Breastfeeding could help kids beat ADHD, study shows

Parents who want to keep their children off ritalin should try feeding them the old fashioned way, a Tel Aviv University team says

Illustrative photo of a mother breast-feeding her baby. (photo credit: CC BY-A Mothering Touch/Flickr)
Illustrative photo of a mother breast-feeding her baby. (photo credit: CC BY-A Mothering Touch/Flickr)

Breastfeeding could reduce the chances that children contract ADHD, a new Tel Aviv University study suggests. With Attention Deficit/Hyperactivity Disorder now the most commonly diagnosed neurobehavioral disorder in children and adolescents and parents seeking alternatives to ritalin, the study could prompt parents to dispense with bottles and formula and feed their kids the old-fashioned way.

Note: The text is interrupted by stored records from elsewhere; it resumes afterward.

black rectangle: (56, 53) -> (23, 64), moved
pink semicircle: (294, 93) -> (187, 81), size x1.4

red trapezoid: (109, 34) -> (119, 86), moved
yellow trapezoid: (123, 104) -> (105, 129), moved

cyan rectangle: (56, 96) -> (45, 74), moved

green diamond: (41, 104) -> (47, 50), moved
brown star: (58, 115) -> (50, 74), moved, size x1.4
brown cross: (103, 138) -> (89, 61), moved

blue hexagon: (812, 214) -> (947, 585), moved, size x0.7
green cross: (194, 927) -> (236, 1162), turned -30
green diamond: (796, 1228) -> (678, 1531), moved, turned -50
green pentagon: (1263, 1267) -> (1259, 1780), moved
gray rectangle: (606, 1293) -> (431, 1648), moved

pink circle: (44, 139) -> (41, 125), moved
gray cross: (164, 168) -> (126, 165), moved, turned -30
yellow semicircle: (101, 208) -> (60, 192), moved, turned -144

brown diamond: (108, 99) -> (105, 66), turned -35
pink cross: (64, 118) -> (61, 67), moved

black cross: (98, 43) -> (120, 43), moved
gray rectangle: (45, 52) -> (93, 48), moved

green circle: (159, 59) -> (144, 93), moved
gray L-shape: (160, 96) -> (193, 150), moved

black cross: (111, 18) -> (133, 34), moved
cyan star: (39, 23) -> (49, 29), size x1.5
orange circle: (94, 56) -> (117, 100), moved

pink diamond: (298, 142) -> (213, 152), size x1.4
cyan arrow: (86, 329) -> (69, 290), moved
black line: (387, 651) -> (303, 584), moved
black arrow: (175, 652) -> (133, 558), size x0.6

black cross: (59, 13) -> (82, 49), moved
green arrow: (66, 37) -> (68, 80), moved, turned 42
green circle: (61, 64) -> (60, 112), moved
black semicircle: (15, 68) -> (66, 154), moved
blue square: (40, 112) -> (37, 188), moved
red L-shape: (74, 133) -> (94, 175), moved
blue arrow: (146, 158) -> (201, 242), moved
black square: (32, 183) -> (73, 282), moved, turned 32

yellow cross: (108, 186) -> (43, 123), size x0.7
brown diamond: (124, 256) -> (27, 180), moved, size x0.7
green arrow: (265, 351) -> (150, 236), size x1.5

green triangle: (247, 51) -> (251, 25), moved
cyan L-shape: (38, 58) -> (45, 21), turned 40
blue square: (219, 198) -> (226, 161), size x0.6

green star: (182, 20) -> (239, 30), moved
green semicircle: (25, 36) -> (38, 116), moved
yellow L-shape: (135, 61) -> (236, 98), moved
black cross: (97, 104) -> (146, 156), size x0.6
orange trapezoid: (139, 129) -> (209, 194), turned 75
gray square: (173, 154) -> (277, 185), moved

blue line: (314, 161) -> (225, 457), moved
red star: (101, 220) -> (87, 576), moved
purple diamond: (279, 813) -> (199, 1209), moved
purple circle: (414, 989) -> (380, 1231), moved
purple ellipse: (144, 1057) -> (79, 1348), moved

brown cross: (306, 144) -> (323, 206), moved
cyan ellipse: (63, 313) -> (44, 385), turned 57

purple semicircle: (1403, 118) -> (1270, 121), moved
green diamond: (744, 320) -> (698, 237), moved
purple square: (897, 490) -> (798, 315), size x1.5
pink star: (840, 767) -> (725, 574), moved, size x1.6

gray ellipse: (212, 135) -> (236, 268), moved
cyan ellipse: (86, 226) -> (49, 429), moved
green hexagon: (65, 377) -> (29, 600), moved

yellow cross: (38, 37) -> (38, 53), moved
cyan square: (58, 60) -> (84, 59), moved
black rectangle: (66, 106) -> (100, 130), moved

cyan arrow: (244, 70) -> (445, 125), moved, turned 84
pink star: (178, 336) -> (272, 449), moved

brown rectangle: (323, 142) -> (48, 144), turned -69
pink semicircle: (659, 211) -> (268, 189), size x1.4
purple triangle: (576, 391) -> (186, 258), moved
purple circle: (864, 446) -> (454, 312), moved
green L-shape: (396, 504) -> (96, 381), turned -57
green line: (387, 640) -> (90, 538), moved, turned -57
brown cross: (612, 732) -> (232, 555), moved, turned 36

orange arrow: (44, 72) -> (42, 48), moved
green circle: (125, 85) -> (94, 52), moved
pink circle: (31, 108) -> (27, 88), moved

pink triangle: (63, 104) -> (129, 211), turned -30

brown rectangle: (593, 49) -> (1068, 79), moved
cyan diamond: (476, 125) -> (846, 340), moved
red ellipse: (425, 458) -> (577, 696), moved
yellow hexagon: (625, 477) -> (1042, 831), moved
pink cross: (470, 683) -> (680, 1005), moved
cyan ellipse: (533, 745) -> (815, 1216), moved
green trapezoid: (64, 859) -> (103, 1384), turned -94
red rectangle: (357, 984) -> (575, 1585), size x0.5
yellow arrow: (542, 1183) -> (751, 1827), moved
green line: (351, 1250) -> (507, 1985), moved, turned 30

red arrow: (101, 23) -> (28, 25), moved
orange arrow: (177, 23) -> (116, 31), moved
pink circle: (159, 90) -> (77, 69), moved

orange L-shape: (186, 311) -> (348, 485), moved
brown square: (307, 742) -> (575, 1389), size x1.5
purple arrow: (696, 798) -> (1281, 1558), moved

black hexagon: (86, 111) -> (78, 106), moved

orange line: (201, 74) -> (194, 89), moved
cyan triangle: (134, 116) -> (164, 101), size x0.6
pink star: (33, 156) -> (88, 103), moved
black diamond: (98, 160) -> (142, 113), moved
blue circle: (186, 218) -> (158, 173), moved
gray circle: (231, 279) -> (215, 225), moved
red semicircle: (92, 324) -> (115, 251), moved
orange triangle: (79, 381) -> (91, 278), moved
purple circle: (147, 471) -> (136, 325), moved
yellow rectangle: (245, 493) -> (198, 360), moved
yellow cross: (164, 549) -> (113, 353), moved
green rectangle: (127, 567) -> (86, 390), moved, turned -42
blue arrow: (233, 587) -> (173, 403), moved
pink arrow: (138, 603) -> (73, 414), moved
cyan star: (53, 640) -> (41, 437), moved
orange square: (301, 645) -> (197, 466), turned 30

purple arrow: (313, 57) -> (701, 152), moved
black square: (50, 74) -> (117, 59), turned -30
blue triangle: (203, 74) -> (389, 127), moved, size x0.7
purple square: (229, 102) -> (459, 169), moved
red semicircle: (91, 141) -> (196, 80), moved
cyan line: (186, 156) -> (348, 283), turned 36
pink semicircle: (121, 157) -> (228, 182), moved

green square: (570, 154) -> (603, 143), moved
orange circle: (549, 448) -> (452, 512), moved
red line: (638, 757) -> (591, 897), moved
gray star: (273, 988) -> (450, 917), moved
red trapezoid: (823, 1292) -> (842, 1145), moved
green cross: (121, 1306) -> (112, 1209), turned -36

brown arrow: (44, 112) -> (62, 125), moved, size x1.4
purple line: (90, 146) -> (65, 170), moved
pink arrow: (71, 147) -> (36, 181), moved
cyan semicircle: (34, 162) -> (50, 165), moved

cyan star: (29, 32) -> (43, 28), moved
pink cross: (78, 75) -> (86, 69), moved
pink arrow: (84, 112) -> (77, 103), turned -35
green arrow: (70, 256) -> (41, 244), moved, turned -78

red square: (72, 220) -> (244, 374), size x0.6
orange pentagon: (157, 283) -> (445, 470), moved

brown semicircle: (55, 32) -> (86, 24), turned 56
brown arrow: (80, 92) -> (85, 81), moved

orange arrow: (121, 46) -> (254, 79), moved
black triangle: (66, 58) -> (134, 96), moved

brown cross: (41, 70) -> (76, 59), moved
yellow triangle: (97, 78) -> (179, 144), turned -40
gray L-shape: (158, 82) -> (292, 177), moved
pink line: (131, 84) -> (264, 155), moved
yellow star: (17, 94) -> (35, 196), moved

A study led by Dr. Aviva Mimouni-Bloch of Tel Aviv University’s Sackler Faculty of Medicine, who is also head of the Child Neurodevelopmental Center in Loewenstein Hospital, focused on the breastfeeding habits of parents of three groups of children: a group that had been diagnosed with ADHD; siblings of those diagnosed with ADHD; and a control group of children without ADHD and lacking any genetic ties to the disorder. The study established a clear connection between bottle-feeding and ADHD development; children who were bottle-fed at three months of age were found to be three times more likely to have ADHD than those who were breastfed during the same period.

The study compared the breastfeeding histories of children ages six to twelve who were admitted for other reasons to Schneider’s Children Medical Center in Petah Tikva. Parents of the children were asked to fill in detailed questionnaires on how they fed their infants, and asked about other factors that could have had an impact on the development of ADHD, such as marital status, parents’ education level, problems during pregnancy such as hypertension or diabetes, birth weight of the child, and genetic links to ADHD.

Taking all risk factors into account, researchers found that children with ADHD were far less likely to be breastfed in their first year of life than the children in the other groups. At three months, only 43% of children in the ADHD group were breastfed, compared to 69% of the sibling group and 73% of the control group. At six months, 29% of the ADHD group was breastfed, compared to 50% of the sibling group and 57% of the control group.

The TAU study joins others conducted by researchers at other institutions that indicate other breastfeeding health benefits. A recent study by Dr Agnes Sonnenschein-van der Voort of the Erasmus Medical Center in The Netherlands showed that breastfed babies had fewer chest and ear infections that required medical attention, lower rates of constipation, lower likelihood of developing asthma, eczema, and Type-II diabetes later in life, and less diarrhea and vomiting in infants.

Mimouni-Bloch said that her team has not yet figured out why breastfeeding has an impact on the future development of ADHD. Among the possibilities is a quality of the breast milk itself, or the bond formed between mother and baby during breastfeeding. Mimouni-Bloch hopes to conduct a further study on breastfeeding and ADHD, examining children who are at high risk for ADHD from birth and following up in six-month intervals until six years of age, to obtain more data on the phenomenon, she said.